Index: kern/vfs_lookup.c
===================================================================
RCS file: /home/ncvs/src/sys/kern/vfs_lookup.c,v
retrieving revision 1.38.2.3
diff -u -r1.38.2.3 vfs_lookup.c
--- kern/vfs_lookup.c   2001/08/31 19:36:49     1.38.2.3
+++ kern/vfs_lookup.c   2001/10/02 19:04:21
@@ -372,11 +372,20 @@
                        error = EISDIR;
                        goto bad;
                }
+               if ((cnp->cn_flags & SOFTLOCKLEAF) &&
+                   (dp->v_flag & VSOFTLOCK)) {
+                       error = EINVAL;
+                       goto bad;
+               }
                if (wantparent) {
                        ndp->ni_dvp = dp;
                        VREF(dp);
                }
                ndp->ni_vp = dp;
+               if (cnp->cn_flags & SOFTLOCKLEAF) {
+                       VREF(dp);
+                       vsetsoftlock(dp);
+               }
                if (!(cnp->cn_flags & (LOCKPARENT | LOCKLEAF)))

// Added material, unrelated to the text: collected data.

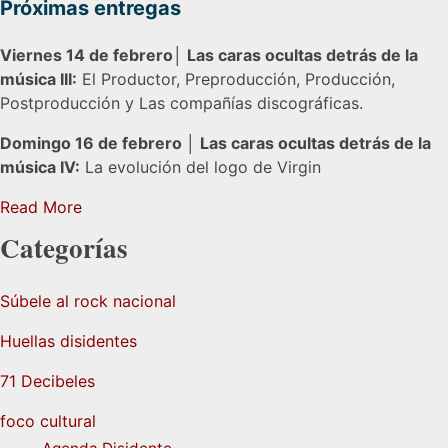
Próximas entregas
Viernes 14 de febrero│ Las caras ocultas detrás de la
música III:
El Productor, Preproducción, Producción,
Postproducción y Las compañías discográficas.
Domingo 16 de febrero │ Las caras ocultas detrás de la
música IV:
La evolución del logo de Virgin
Read More
Categorías
Súbele al rock nacional
Huellas disidentes
71 Decibeles
foco cultural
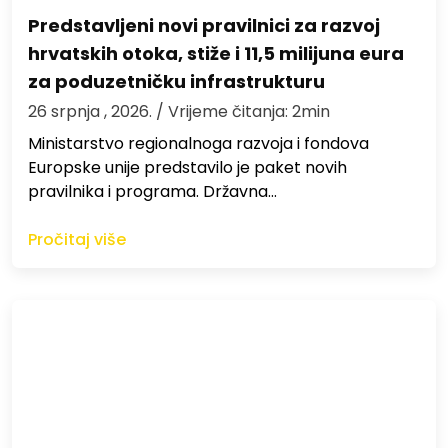
Predstavljeni novi pravilnici za razvoj
hrvatskih otoka, stiže i 11,5 milijuna eura
za poduzetničku infrastrukturu
26 srpnja , 2026.
/ Vrijeme čitanja: 2min
Ministarstvo regionalnoga razvoja i fondova
Europske unije predstavilo je paket novih
pravilnika i programa. Državna…
Pročitaj više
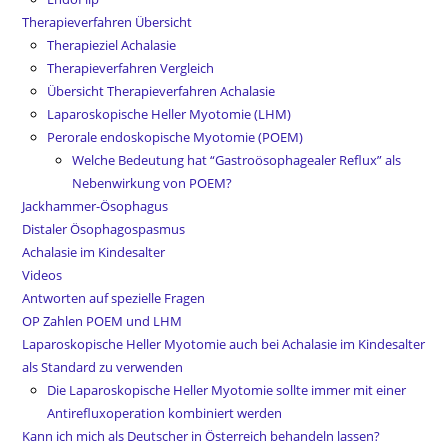
Therapieverfahren Übersicht
Therapieziel Achalasie
Therapieverfahren Vergleich
Übersicht Therapieverfahren Achalasie
Laparoskopische Heller Myotomie (LHM)
Perorale endoskopische Myotomie (POEM)
Welche Bedeutung hat “Gastroösophagealer Reflux” als
Nebenwirkung von POEM?
Jackhammer-Ösophagus
Distaler Ösophagospasmus
Achalasie im Kindesalter
Videos
Antworten auf spezielle Fragen
OP Zahlen POEM und LHM
Laparoskopische Heller Myotomie auch bei Achalasie im Kindesalter
als Standard zu verwenden
Die Laparoskopische Heller Myotomie sollte immer mit einer
Antirefluxoperation kombiniert werden
Kann ich mich als Deutscher in Österreich behandeln lassen?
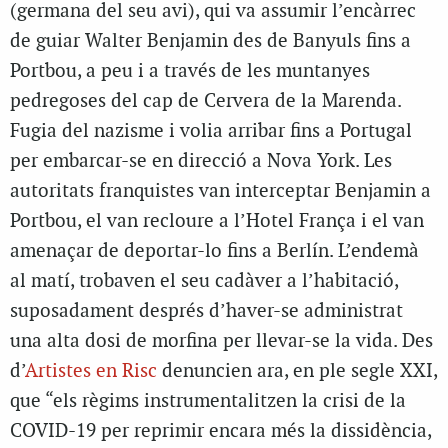
(germana del seu avi), qui va assumir l’encàrrec
de guiar Walter Benjamin des de Banyuls fins a
Portbou, a peu i a través de les muntanyes
pedregoses del cap de Cervera de la Marenda.
Fugia del nazisme i volia arribar fins a Portugal
per embarcar-se en direcció a Nova York. Les
autoritats franquistes van interceptar Benjamin a
Portbou, el van recloure a l’Hotel França i el van
amenaçar de deportar-lo fins a Berlín. L’endemà
al matí, trobaven el seu cadàver a l’habitació,
suposadament després d’haver-se administrat
una alta dosi de morfina per llevar-se la vida. Des
d’
Artistes en Risc
denuncien ara, en ple segle XXI,
que “els règims instrumentalitzen la crisi de la
COVID-19 per reprimir encara més la dissidència,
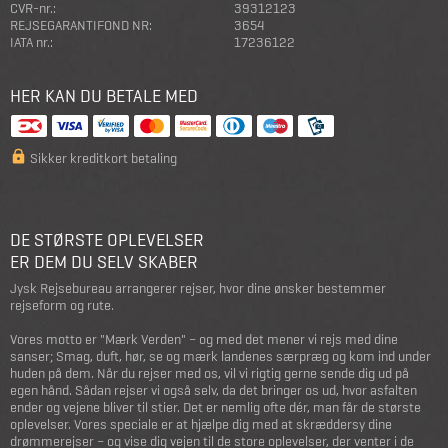
CVR-nr.:
39312123
REJSEGARANTIFOND NR:
3654
IATA nr.:
17236122
HER KAN DU BETALE MED
Sikker kreditkort betaling
DE STØRSTE OPLEVELSER
ER DEM DU SELV SKABER
Jysk Rejsebureau arrangerer rejser, hvor dine ønsker bestemmer
rejseform og rute.
Vores motto er "Mærk Verden" – og med det mener vi rejs med dine
sanser; Smag, duft, hør, se og mærk landenes særpræg og kom ind under
huden på dem. Når du rejser med os, vil vi rigtig gerne sende dig ud på
egen hånd. Sådan rejser vi også selv, da det bringer os ud, hvor asfalten
ender og vejene bliver til stier. Det er nemlig ofte dér, man får de største
oplevelser. Vores speciale er at hjælpe dig med at skræddersy dine
drømmerejser – og vise dig vejen til de store oplevelser, der venter i de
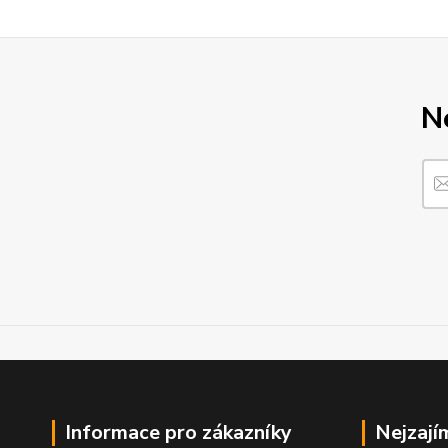
N
Informace pro zákazníky
Nejzají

                        VOP_UNLOCK(dp, 0, p);
                /* XXX This should probably move to the top of function. */
@@ -565,13 +574,20 @@
                error = EROFS;
                goto bad2;
        }
+       if ((cnp->cn_flags & SOFTLOCKLEAF) && (dp->v_flag & VSOFTLOCK)) {
+               error = EINVAL;
+               goto bad2;
+       }
        if (cnp->cn_flags & SAVESTART) {
                ndp->ni_startdir = ndp->ni_dvp;
                VREF(ndp->ni_startdir);
        }
        if (!wantparent)
                vrele(ndp->ni_dvp);
-
+       if (cnp->cn_flags & SOFTLOCKLEAF) {
+               VREF(dp);
+               vsetsoftlock(dp);
+       }
        if ((cnp->cn_flags & LOCKLEAF) == 0)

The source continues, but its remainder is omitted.